Work request:
Should the word "Ervaringen" occur in a line of the records, copy that line.

┌─ Excerpted data

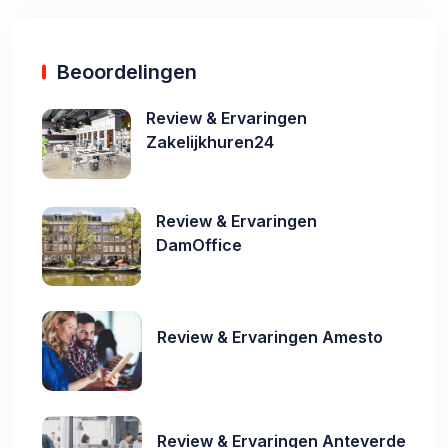
Beoordelingen
Review & Ervaringen
Zakelijkhuren24
Review & Ervaringen
DamOffice
Review & Ervaringen Amesto
Review & Ervaringen Anteverde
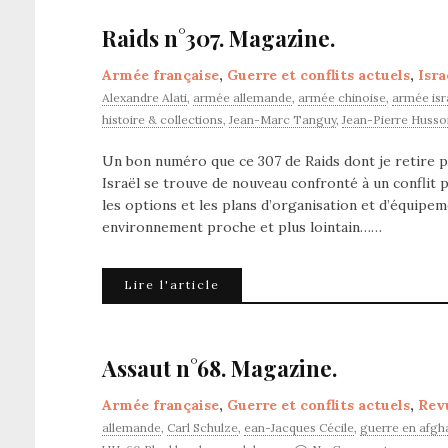
Raids n°307. Magazine.
Armée française
,
Guerre et conflits actuels
,
Isra
Alexandre Alati
,
armée allemande
,
armée chinoise
,
armée isr
histoire & collections
,
Jean-Marc Tanguy
,
Jean-Pierre Husso
Un bon numéro que ce 307 de Raids dont je retire pr
Israël se trouve de nouveau confronté à un conflit 
les options et les plans d’organisation et d’équipe
environnement proche et plus lointain……
Lire l'article
Assaut n°68. Magazine.
Armée française
,
Guerre et conflits actuels
,
Rev
allemande
,
Carl Schulze
,
ean-Jacques Cécile
,
guerre en afgh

└─

Your solution:
Review & Ervaringen
Review & Ervaringen
Review & Ervaringen Amesto
Review & Ervaringen Anteverde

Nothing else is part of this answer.